Yup - had the blinkies on on the display too, there really is no excuse!:wave:

Got a 10-20 in he bag too but will be going with the D80 when the new FX comes.
Gotta love the UWA effect!


----------



## jimbo1 (Nov 24, 2007)

some great pics and a nice piece of glass - price of it is a killer though.


----------



## Gary-360 (Apr 26, 2008)

Nice pics with a great lens, I have one myself 
It's just a shame you can't fit filters on it!


----------



## dubnut71 (Jul 25, 2006)

jimbo1 said:


> some great pics and a nice piece of glass - price of it is a killer though.


I'll be honest Jimbo, for what it is I can see the value in it. I have a sigma 10-20 and the difference is worlds apart, its a big lump of glass!



Gary-360 said:


> Nice pics with a great lens, I have one myself
> It's just a shame you can't fit filters on it!


Yup its a bit "cctv" on the front element!


----------



## jimbo1 (Nov 24, 2007)

dubnut71 said:


> I'll be honest Jimbo, for what it is I can see the value in it. I have a sigma 10-20 and the difference is worlds apart, its a big lump of glass!


Can't disagree with you there, most (or canon) nikon glass is worth the money, goes with the saying"you get what you pay for".

I bought the nikon 80-200 a while back and the first picture just blew me away, out of this world bookeh, left me a wide grin for a few days(my pocket still feels light though:lol. I now need to update the body.
Endless moneypit spring to mind:wave:

If you get a chance post up some pics when you get back from UD:thumb:


----------



## Edward101 (Jun 5, 2009)

Very nice, ive got the Sigma 14-24, and thats a great lense, would love the Nikon one though in the future. I might have to put a few pics on here and get a few comment off you guy to see what you think.... depends how nice you lot will be


----------



## bretti_kivi (Apr 22, 2008)

nice? in this section? errrr..... the standards can be quite high, let's leave it at that! 

But do you really learn from everyone saying "wow, that's great"?

Check out the mini comp and I think you'll see what I mean.

Bret


----------



## S63 (Jan 5, 2007)

Had you travelled a mile beyond the race course you could have got some good pics of a circus.
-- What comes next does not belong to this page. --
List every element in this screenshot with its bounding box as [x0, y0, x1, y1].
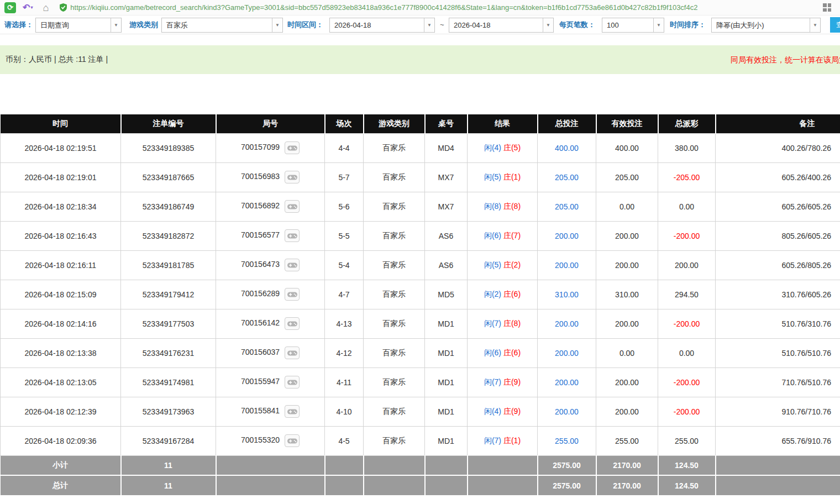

the locals know it as Mercedes.


----------



## Maxtor (Feb 23, 2007)

bretti_kivi said:


> nice? in this section? errrr..... the standards can be quite high, let's leave it at that!
> 
> But do you really learn from everyone saying "wow, that's great"?
> 
> ...


............................


----------



## dubnut71 (Jul 25, 2006)

S63 said:


> Had you travelled a mile beyond the race course you could have got some good pics of a circus.
> 
> the locals know it as Mercedes.


 I came that way! J, can you give me a call in the week, I still have your thingy and NEED to get it back to you, am working at Heathrow all week.
:car:


----------



## *MAGIC* (Feb 22, 2007)

Great pics.

Any others G? 

Robbie


----------



## dubnut71 (Jul 25, 2006)

*MAGIC* said:


> Great pics.
> 
> Any others G?
> 
> Robbie


Only this one, its prompted a bit of a spending spree.....










One lightly used D80 now going spare!! :wave:


----------



## Lloyd71 (Aug 21, 2008)

Where did you hire it from? I could do with something different for some shows in the summer, I'm stuck using my 18-55 kit lens at the minute and it leaves a fair bit to be desired.


----------



## dubnut71 (Jul 25, 2006)

Lloyd71 said:


> Where did you hire it from? I could do with something different for some shows in the summer, I'm stuck using my 18-55 kit lens at the minute and it leaves a fair bit to be desired.


The 14-24 was hire the D700, 17-35, 70-200 VR were bought

Stuart at lensesforhire.co.uk will sort you out, I can't recommend him enough, very reasonably priced but be warned you will not want to give it back!:wave:


----------



## bretti_kivi (Apr 22, 2008)

oooh, new toys. Have fun 

Bret


----------



## dubnut71 (Jul 25, 2006)

bretti_kivi said:


> oooh, new toys. Have fun
> 
> Bret


You know what its like Brett, you have plenty of the gold boxes yourself I imagine!!!!!:wave:


----------



## Simonhi (Jun 6, 2009)

Gary-360 said:


> Nice pics with a great lens, I have one myself
> It's just a shame you can't fit filters on it!


You can now 



, although at £270 quid plus VAT it's only more money :lol:

My 14-24 stays bolted to my D700 ... It only comes off to be replaced by the 24-70 f2.8 when I want to makes nice silky images with my B+W ten stopper.


----------



## dubnut71 (Jul 25, 2006)

Simonhi said:


> You can now clicky, although at £270 quid plus VAT it's only more money :lol:
> 
> My 14-24 stays bolted to my D700 ... It only comes off to be replaced by the 24-70 f2.8 when I want to makes nice silky images with my B+W ten stopper.


Lovely capture Simon, very impressive. £270 for a filter holder though, ouch!!!


----------